Transcribed page contents:
• • • • • • •

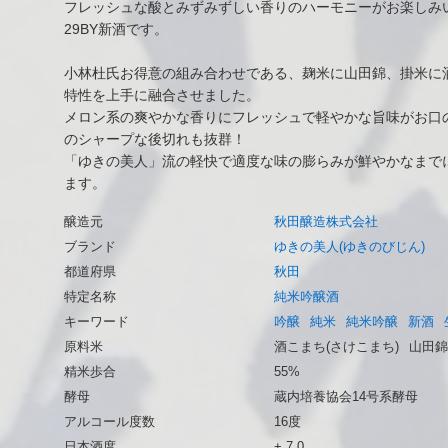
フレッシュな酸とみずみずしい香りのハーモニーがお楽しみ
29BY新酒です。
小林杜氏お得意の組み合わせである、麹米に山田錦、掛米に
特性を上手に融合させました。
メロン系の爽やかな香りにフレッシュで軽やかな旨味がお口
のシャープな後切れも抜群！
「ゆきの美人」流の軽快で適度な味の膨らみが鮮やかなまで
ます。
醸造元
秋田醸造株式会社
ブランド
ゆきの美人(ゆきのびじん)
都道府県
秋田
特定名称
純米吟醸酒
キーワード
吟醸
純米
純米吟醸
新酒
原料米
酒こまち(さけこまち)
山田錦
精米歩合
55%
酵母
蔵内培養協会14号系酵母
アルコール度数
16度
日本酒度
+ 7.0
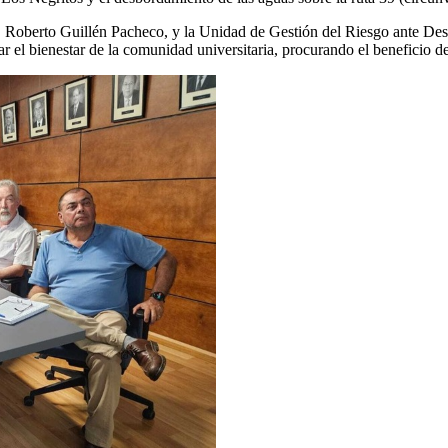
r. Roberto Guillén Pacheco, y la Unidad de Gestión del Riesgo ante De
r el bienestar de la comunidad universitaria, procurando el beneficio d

• • • • • • •

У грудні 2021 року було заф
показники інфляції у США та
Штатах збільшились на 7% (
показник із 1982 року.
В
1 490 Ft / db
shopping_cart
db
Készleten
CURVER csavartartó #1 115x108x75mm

• • • • • • •

From the records above, extract the lines from the one holding "フレッシュな酸とみずみずしい香りのハーモニーがお楽しみ" through the one holding "r el bienestar", word for word; omit the pictures.

フレッシュな酸とみずみずしい香りのハーモニーがお楽しみ
29BY新酒です。
小林杜氏お得意の組み合わせである、麹米に山田錦、掛米に
特性を上手に融合させました。
メロン系の爽やかな香りにフレッシュで軽やかな旨味がお口
のシャープな後切れも抜群！
「ゆきの美人」流の軽快で適度な味の膨らみが鮮やかなまで
ます。
醸造元
秋田醸造株式会社
ブランド
ゆきの美人(ゆきのびじん)
都道府県
秋田
特定名称
純米吟醸酒
キーワード
吟醸
純米
純米吟醸
新酒
原料米
酒こまち(さけこまち)
山田錦
精米歩合
55%
酵母
蔵内培養協会14号系酵母
アルコール度数
16度
日本酒度
+ 7.0
r. Roberto Guillén Pacheco, y la Unidad de Gestión del Riesgo ante De
r el bienestar de la comunidad universitaria, procurando el beneficio d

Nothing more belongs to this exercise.